BTU Input Natural Gas 63,000  / Propane 55,000

Wall Clearance 6"

Requires Class A All-Fuel Chimney

Adjustable Flame Height

Remote Control Included

Thermostat Control Optional

Piezo Ignitor

Millivolt pilot system does not require power

Includes pipe to 8' ceiling height

Ceramic fiber logs with glowing embers

12 & 16 Gauge Steel Construction

Ceramic Glass provides 360 view of fire

Can be placed directly on carpet or wood floors

Limited 5 Year Warranty

Are there red flags I'm missing based on this features list? (Aside from no stated efficiency rating)
If we got one of these, would we still need to get another source of heat, i.e. propane furnace or electric baseboard/wall heat? 

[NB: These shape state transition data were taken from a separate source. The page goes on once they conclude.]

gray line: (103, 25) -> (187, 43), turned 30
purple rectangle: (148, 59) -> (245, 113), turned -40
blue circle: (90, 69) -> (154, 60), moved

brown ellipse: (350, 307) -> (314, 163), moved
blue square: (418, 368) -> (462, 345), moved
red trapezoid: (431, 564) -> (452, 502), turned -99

Thanks in advance for your thoughts.


----------



## Warrigal (Jul 11, 2018)

OK, for the benefit of posterity, I'll report back on my findings after some conversations with a few Malm dealers, along with the Malm manufacturing facility. Information is scant. 

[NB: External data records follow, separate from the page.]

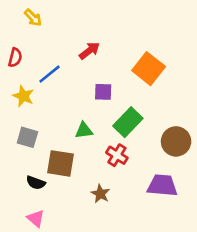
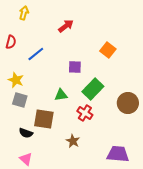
yellow arrow: (33, 18) -> (24, 13), turned -120
red arrow: (89, 51) -> (66, 26), moved
orange square: (149, 69) -> (108, 50), size x0.7
yellow star: (23, 96) -> (16, 80), moved
purple trapezoid: (162, 185) -> (118, 154), moved

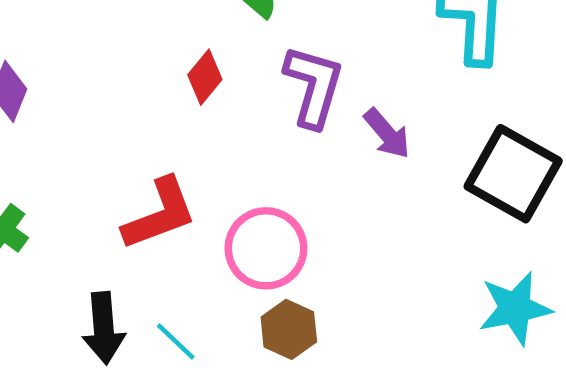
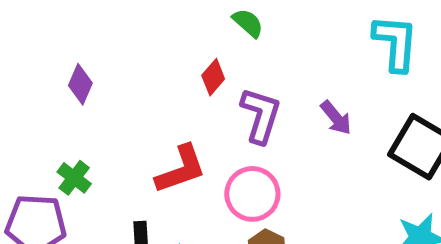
purple L-shape: (314, 86) -> (261, 115), moved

The Spin-a-Fire is considered a decorative fireplace, not a heater. While the wood burning unit is reportedly efficient for a wood fireplace (est. 40% but I don't see this in writing anywhere), the gas version is estimated to be more like 25% efficiency. At 55,000 BTUs input for propane, my estimate is that it would output 11,000BTU. (I noticed that the Zircon model has an Energuide rating in the 60s, though, which seems comparable with some of the Jotul stoves - though lower BTU output). 

 It is not meant to be a primary source of heat, so I will be on the hunt for a very efficient propane wall furnace - perhaps one of the Rinnai models, although I find it very difficult to distinguish among them based on Rinnai's page. We will look at the Malm as a piece of art, and any heat it might generate as a bonus. But the propane furnace will be good for keeping the pipes from freezing when we're not there, and providing a quiet (and dark) operation when we are sleeping 25 feet away (since our house is very small and largely open). I'd love to hear suggestions for an efficient, primary wall furnace for an 875 sf cabin, decently insulated.


----------



## Trouthead (Jul 19, 2018)

Installed the largest Rinnai natural gas wall heater in a Wyoming house of approx 1000 sq. ft. at 5400 ft elevation.  Renters love it.  It is very quiet, and puts out heat instantly. You might not need the biggest size, but It will make it warm faster.  Install was pretty easy, as my plumber did it.  I posted about it in an earlier post.


----------